(Collected data)

++++++++++++++++++++

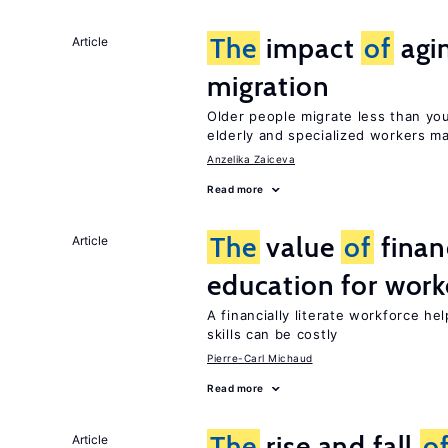
The
impact
of
agi
Article
migration
Older people migrate less than you
elderly and specialized workers m
Anzelika Zaiceva
Read more
The
value
of
financ
Article
education for work
A financially literate workforce he
skills can be costly
Pierre-Carl Michaud
Read more
The
rise and fall
o
Article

++++++++++++++++++++

### TO DO
Word for word, write out each of the records, but not the pictures.

### EXERCISE ANSWER
The
impact
of
agi
Article
migration
Older people migrate less than you
elderly and specialized workers m
Anzelika Zaiceva
Read more
The
value
of
financ
Article
education for work
A financially literate workforce he
skills can be costly
Pierre-Carl Michaud
Read more
The
rise and fall
o
Article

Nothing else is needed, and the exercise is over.